* _About this task_: From the line that contains "tosse, espirro, coriza, dentre outros." through the last line of the data, copy everything exactly and nothing else, omitting the pictures.

Available records Block Start

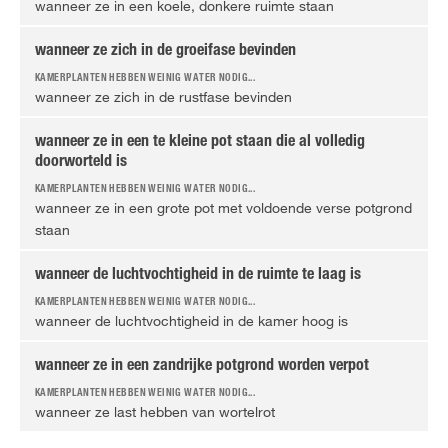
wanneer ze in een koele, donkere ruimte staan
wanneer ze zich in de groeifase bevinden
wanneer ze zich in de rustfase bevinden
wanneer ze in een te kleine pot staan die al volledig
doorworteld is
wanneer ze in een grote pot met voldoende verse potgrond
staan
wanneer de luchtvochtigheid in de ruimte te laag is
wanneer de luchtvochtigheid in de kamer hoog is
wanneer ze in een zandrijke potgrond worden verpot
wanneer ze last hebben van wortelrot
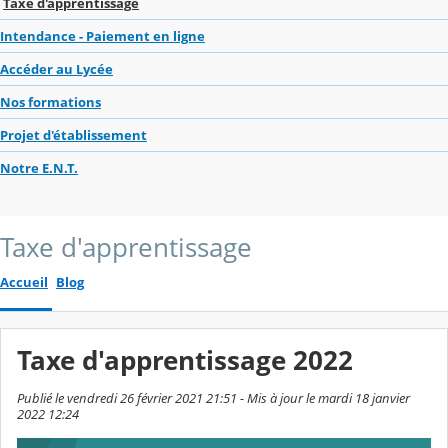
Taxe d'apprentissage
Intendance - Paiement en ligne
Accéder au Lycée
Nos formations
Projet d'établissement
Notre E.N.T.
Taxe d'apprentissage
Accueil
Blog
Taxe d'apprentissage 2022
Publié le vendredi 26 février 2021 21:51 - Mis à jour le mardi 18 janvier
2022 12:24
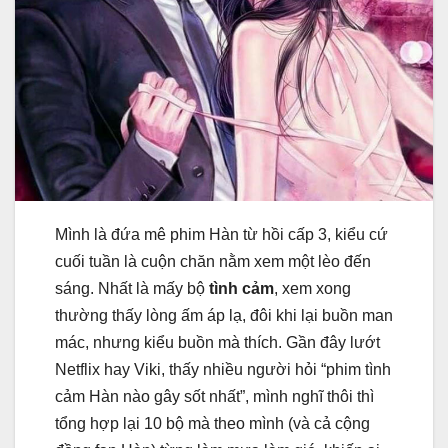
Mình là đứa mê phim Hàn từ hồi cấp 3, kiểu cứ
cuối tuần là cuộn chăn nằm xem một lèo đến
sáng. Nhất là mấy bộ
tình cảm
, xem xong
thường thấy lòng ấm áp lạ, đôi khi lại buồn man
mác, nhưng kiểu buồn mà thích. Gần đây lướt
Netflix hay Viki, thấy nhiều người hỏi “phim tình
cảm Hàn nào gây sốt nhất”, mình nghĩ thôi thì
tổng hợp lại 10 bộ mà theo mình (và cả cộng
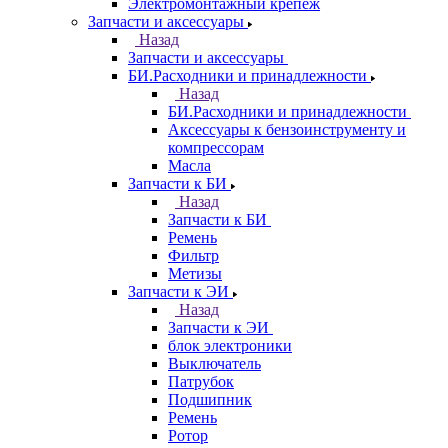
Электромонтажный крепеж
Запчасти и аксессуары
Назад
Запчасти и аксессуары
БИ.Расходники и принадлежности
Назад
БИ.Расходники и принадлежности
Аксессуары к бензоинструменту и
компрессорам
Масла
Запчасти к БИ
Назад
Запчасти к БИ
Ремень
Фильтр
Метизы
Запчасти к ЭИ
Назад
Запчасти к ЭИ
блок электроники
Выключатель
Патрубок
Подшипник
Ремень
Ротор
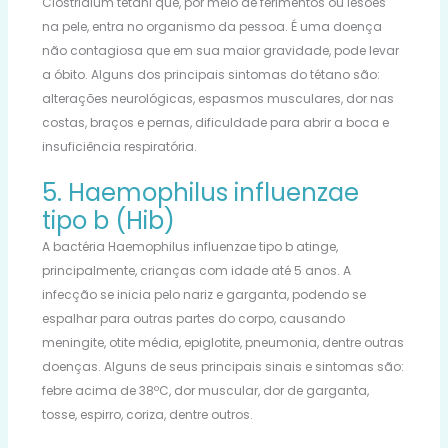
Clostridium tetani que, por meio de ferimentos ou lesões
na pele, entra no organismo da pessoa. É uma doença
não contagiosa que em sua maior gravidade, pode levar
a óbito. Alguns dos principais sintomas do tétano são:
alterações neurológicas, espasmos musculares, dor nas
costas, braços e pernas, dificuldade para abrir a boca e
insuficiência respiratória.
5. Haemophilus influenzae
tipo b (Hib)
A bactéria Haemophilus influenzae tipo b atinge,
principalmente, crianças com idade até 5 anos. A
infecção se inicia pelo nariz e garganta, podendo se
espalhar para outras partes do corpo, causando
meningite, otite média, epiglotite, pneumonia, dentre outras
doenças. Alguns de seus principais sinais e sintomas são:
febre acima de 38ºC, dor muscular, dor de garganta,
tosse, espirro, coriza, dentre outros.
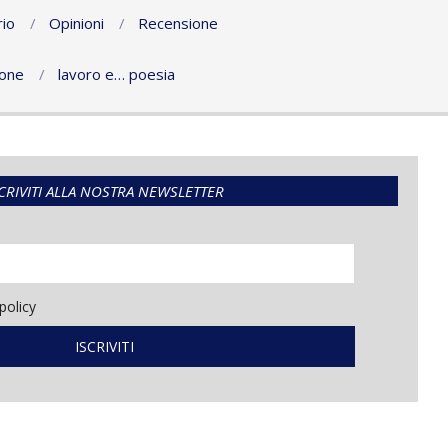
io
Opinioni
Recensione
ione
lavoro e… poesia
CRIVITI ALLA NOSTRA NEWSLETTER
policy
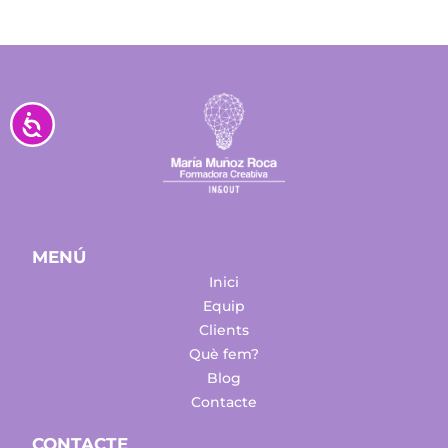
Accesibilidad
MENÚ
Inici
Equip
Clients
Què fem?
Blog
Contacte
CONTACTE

Available records Block End

* _The answer_:
tosse, espirro, coriza, dentre outros.
io
Opinioni
Recensione
ione
lavoro e… poesia
CRIVITI ALLA NOSTRA NEWSLETTER
policy
Accesibilidad
MENÚ
Inici
Equip
Clients
Què fem?
Blog
Contacte
CONTACTE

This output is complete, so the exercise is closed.